As for the extremism, it is a naive notion because education itself cannot reduce it without establishing justice in society. Educated youth show propensity towards revenge and rebelliousness as soon as they become aware of unfair treatment being meted out to them or a group of people they identify themselves with. For that matter, they fall prey to extremism.

A serious problem can be judged from the fact that seven million children are out of schools in Pakistan, of them 4.5 million belong to Sindh only. This situation will become more depressing if one takes into account the number of drop-outs. Some cosmetic and superficial measures will not be enough to tackle the issue in an effective manner as it seems is being done.

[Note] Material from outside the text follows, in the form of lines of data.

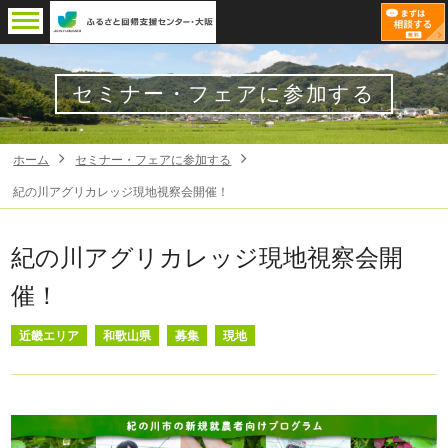
セミナー・フェアに参加する
ホーム
セミナー・フェアに参加する
紀の川アグリカレッジ現地視察会開催！
紀の川アグリカレッジ現地視察会開
催！
近畿エリア
和歌山県
募集
現地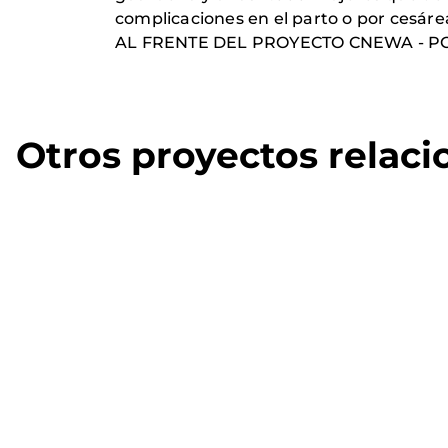
complicaciones en el parto o por cesáre
AL FRENTE DEL PROYECTO CNEWA - PONT
Otros proyectos relac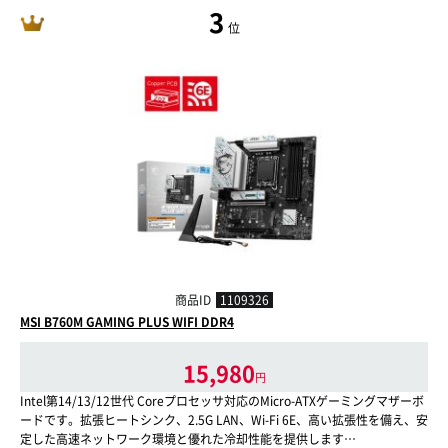
3
位
商品ID
1109326
MSI B760M GAMING PLUS WIFI DDR4
15,980
円
Intel第14/13/12世代 Coreプロセッサ対応のMicro-ATXゲーミングマザーボ
ードです。拡張ヒートシンク、2.5G LAN、Wi-Fi 6E、高い拡張性を備え、安
定した高速ネットワーク環境と優れた冷却性能を提供します…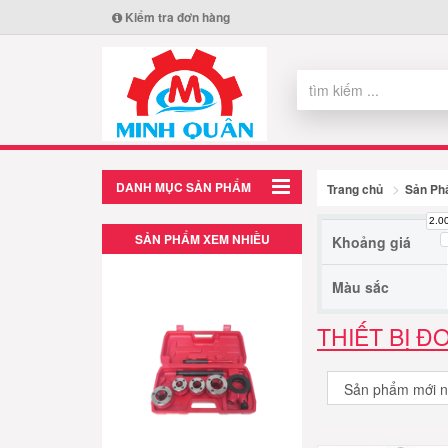
Kiểm tra đơn hàng
DANH MỤC SẢN PHẨM
Trang chủ
Sản P
2.0
SẢN PHẨM XEM NHIỀU
Khoảng giá
Màu sắc
THIẾT BỊ Đ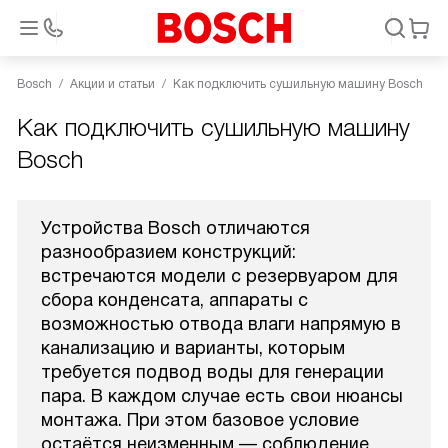
Bosch
Акции и статьи
Как подключить сушильную машину Bosch
Как подключить сушильную машину
Bosch
Устройства Bosch отличаются
разнообразием конструкций:
встречаются модели с резервуаром для
сбора конденсата, аппараты с
возможностью отвода влаги напрямую в
канализацию и варианты, которым
требуется подвод воды для генерации
пара. В каждом случае есть свои нюансы
монтажа. При этом базовое условие
остаётся неизменным — соблюдение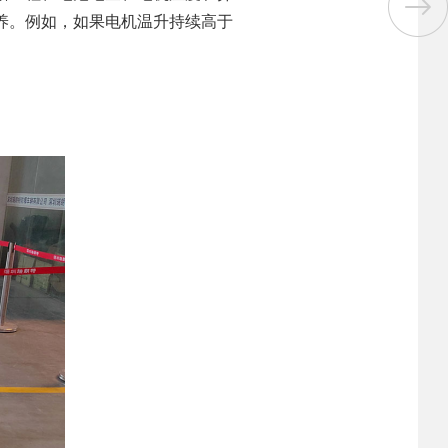
养。例如，如果电机温升持续高于
。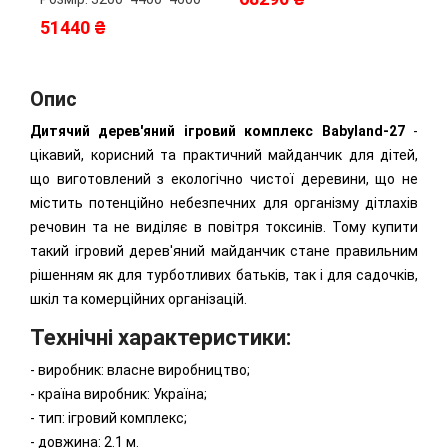
51440 ₴
5
Опис
Дитячий дерев'яний ігровий комплекс
Babyland-27
-
цікавий, корисний та практичний майданчик для дітей,
що виготовлений з екологічно чистої деревини, що не
містить потенційно небезпечних для організму дітлахів
речовин та не виділяє в повітря токсинів. Тому купити
такий ігровий дерев'яний майданчик стане правильним
рішенням як для турботливих батьків, так і для садочків,
шкіл та комерційних організацій.
Технічні характеристики:
- виробник: власне виробництво;
- країна виробник: Україна;
- тип: ігровий комплекс;
- довжина: 2.1 м.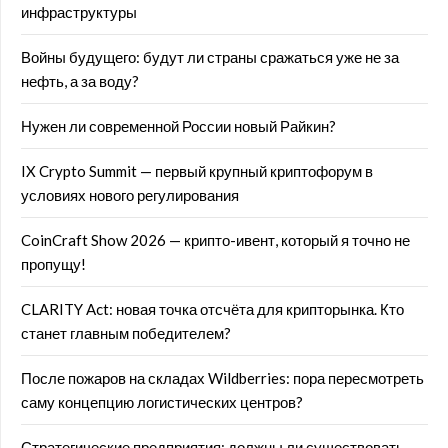
инфраструктуры
Войны будущего: будут ли страны сражаться уже не за
нефть, а за воду?
Нужен ли современной России новый Райкин?
IX Crypto Summit — первый крупный криптофорум в
условиях нового регулирования
CoinCraft Show 2026 — крипто-ивент, который я точно не
пропущу!
CLARITY Act: новая точка отсчёта для крипторынка. Кто
станет главным победителем?
После пожаров на складах Wildberries: пора пересмотреть
саму концепцию логистических центров?
Стратегические предприятия: должны ли существовать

In response to the president’s directives Sindh ministry of education and literacy has chalked out a campaign to increase enrolment in the province.

I doubt this campaign is going to achieve any results as no efforts are being made to address the problems of missing facilities, absentee-teachers and those teachers who just turn up to show attendance and do not teach. These are quite big challenges in Sindh affecting overall performance of the education department.

A complex and difficult situation prevails in the province as far as teachers are concerned. Four major types of teachers who don’t perform their duties are spot on the education system. These teachers are those who enjoy political patronage, work in media as working journalists, are office bearers of teachers unions and close to them and lastly sacrifice a part of salary after negotiations with concerned authorities.

Sindh Education Information Management System (SEMIS) has developed a data base which covers information about students, teachers, schools, etc., but it doesn’t provide any information regarding place of posting of teachers. If this information is included in the data base then it will be easy for the government to keep track of them and force them to perform duties. Besides, education department should mobilise school management committees to monitor attendance and performance of these teachers.

During the address to parliament, the president said that making tough decisions is the responsibility of leadership. “We are not afraid to lead and we know the way. I expect a few tough decisions will be taken vis-à-vis education sector.” The sinking boat of education can be saved only through good governance. It has been learned that approximately 600 posts of grade 18 (both male and female) of education administration cadre are lying vacant in the education department.

Since 2002 no Sindh Public Service Commission examination has been held for recruitment of education officials. Presently, there are 16 out of 23 EDOs that are in lower grades (19 grades) but have been working at the post of grade 20. For last five years no promotions have been given to the officials. On annual basis the promotions should be done as per the rules but this is not happening. This situation clearly serves the agenda of the vested interest groups because lower grade officers working on higher grade posts shows higher level of compliance and obedience and being under pressure.

This practice must end as it doesn’t require huge financial resources and expert consultants. Furthermore, steps should be taken to ensure all recruitments and promotions are transparently based on merit and officers are empowered to resist any sort of illegal interference. Without these simple but tough decisions substantive and significant improvements cannot occur in the education sector.